§ **Records from a collection**:
::::
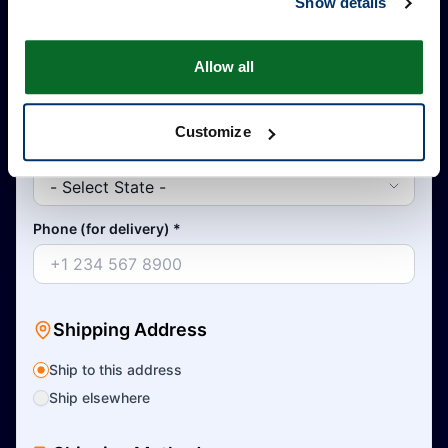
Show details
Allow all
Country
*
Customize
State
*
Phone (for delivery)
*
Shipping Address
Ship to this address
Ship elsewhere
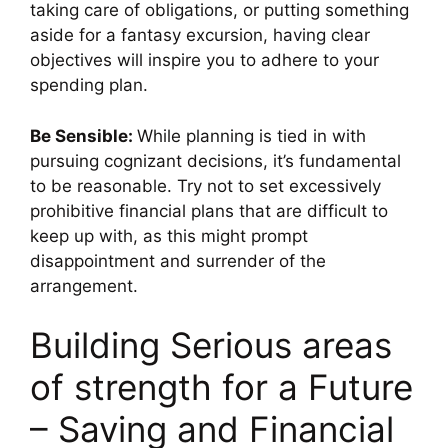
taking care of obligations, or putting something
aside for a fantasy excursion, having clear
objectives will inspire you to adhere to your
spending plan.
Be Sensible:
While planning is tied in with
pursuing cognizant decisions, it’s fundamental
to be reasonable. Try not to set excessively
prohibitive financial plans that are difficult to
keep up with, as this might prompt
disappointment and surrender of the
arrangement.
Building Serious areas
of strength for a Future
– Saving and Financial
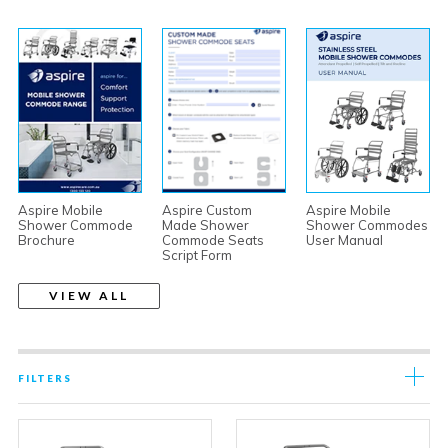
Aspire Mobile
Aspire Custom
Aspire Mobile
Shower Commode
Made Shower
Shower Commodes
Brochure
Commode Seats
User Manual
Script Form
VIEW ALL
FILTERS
::::
§ **Required work**:
Copy all the data exactly as written, but skip any picture.

§ **Result**:
Show details
Allow all
Country
*
Customize
State
*
Phone (for delivery)
*
Shipping Address
Ship to this address
Ship elsewhere
taking care of obligations, or putting something
aside for a fantasy excursion, having clear
objectives will inspire you to adhere to your
spending plan.
Be Sensible:
While planning is tied in with
pursuing cognizant decisions, it’s fundamental
to be reasonable. Try not to set excessively
prohibitive financial plans that are difficult to
keep up with, as this might prompt
disappointment and surrender of the
arrangement.
Building Serious areas
of strength for a Future
– Saving and Financial
Aspire Mobile
Aspire Custom
Aspire Mobile
Shower Commode
Made Shower
Shower Commodes
Brochure
Commode Seats
User Manual
Script Form
VIEW ALL
FILTERS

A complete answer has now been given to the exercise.